The Peloponnesian War
by Thucydides, translated by Steven Lattimore
written 431 BC
The only reason I read The Peloponnesian War by Thucydides was for my Well-Educated Mind Reading Challenge, and therefore I am recording the minor fact that I read it. I feel like I cannot add much more than that - I read it; it is done - but if I ponder a bit, maybe I can come up with some opinions.
Oh, I know. I can confidently say I preferred Peloponnesian War far less than Herodotus' Histories. Thucydides was dull, dry, and dull. (Said that already.)
Some of the speeches given by generals or other leaders were engrossing, but not frequent enough.

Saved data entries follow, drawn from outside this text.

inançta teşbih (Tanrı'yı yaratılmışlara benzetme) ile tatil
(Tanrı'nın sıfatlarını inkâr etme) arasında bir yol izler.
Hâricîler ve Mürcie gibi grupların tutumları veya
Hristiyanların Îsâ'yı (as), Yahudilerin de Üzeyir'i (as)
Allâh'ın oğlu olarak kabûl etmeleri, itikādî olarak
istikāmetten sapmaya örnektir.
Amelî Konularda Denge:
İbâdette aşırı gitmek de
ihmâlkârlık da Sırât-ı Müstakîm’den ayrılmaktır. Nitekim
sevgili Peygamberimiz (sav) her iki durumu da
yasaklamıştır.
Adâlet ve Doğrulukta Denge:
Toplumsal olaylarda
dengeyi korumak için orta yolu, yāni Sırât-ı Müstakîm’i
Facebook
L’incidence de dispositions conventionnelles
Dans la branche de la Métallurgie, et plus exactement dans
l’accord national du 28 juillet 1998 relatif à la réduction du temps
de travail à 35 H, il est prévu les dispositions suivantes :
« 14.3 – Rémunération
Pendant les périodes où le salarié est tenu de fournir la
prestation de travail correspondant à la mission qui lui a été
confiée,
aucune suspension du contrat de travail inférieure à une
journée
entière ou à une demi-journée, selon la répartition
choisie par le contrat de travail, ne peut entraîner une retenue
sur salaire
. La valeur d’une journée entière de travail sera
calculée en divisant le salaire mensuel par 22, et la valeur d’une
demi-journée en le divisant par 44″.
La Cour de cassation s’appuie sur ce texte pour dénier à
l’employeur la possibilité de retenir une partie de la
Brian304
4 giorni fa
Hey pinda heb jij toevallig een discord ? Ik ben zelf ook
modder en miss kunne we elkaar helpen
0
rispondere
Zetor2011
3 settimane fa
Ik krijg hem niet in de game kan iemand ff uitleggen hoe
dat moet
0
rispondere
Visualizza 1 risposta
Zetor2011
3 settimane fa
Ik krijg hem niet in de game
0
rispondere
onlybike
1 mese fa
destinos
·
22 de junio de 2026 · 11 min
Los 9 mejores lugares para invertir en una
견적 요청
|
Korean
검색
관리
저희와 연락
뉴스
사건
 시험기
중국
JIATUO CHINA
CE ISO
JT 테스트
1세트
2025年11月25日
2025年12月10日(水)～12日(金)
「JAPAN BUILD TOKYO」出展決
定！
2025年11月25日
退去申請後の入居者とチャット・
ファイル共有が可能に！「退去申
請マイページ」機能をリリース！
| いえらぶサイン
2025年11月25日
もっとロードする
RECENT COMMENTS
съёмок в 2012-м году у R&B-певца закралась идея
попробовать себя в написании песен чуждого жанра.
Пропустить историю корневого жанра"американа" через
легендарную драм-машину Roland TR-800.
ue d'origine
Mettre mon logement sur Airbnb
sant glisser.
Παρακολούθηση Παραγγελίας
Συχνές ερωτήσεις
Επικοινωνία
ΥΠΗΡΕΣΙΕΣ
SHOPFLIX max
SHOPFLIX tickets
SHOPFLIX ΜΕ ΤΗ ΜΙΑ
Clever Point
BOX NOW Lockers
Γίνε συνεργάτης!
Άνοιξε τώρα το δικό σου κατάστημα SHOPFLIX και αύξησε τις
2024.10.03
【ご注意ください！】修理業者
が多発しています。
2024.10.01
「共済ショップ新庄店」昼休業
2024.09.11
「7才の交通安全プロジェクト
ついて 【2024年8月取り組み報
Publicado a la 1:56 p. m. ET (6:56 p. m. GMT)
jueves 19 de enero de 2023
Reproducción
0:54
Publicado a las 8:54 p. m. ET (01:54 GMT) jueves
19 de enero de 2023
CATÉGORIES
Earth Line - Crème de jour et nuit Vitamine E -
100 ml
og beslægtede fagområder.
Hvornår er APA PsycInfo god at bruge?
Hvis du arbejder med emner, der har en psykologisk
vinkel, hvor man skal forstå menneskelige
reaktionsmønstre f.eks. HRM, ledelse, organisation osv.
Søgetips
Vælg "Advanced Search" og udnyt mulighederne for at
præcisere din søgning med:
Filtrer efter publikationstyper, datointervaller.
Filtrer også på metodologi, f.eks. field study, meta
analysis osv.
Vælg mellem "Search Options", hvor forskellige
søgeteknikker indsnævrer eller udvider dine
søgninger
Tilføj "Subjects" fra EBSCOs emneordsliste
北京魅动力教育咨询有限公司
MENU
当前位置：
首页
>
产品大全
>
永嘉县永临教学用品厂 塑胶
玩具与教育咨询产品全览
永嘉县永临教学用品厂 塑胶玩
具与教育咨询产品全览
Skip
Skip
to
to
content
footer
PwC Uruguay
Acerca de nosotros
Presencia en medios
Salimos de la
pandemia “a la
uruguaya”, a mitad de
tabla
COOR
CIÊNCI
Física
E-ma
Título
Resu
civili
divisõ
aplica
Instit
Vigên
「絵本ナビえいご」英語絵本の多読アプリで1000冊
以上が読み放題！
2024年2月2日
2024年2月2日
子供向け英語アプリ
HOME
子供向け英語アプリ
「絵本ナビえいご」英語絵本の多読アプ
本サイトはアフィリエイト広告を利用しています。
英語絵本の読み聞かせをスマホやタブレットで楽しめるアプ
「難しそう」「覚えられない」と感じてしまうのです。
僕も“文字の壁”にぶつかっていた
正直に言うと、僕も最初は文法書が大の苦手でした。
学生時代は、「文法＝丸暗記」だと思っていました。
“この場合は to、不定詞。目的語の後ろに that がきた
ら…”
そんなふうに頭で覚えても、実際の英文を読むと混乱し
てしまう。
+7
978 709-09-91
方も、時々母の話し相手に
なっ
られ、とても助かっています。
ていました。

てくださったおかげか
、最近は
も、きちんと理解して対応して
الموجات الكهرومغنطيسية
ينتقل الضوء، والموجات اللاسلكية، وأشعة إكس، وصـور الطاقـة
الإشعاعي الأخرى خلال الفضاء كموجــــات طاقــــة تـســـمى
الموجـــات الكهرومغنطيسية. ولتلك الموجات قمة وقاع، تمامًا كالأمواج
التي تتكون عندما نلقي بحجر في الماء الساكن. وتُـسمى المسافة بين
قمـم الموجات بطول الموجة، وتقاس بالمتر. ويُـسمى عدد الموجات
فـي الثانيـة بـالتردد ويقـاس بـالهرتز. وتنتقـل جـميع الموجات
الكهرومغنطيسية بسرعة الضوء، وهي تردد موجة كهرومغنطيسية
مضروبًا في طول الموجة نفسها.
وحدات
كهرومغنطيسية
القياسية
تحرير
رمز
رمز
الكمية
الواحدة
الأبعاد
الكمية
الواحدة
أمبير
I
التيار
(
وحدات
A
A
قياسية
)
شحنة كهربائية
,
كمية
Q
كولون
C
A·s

I am reminded again: loyalties are a joke, men can be bought for a price, you cannot trust government, innocent citizens are always the pawns of selfish, greedy, arrogant leaders, and these wars were wasteful and motivated by pride (because while I would be the first to say that sometimes war is very necessary, this "one" was not).
If I did not know any better, I would say that Lattimore, my translator, had a personal vendetta against Thucydides because in his footnotes he often times ripped Thucydides to shreds when he thought he was being unfair or untruthful or not thorough enough. Maybe that is what you call an honest translator.
Toward the end there were philosophical discussions about democracy and oligarchies, and that was interesting - though a little too late. Other than that, I cannot say I remember anything more that stands out; and in fact, the longer I wait to write this post, the more I forget I even read it.
So there it is. Glad to be done. I have great respect for minds that love this stuff, but I am ready to move on to Plato.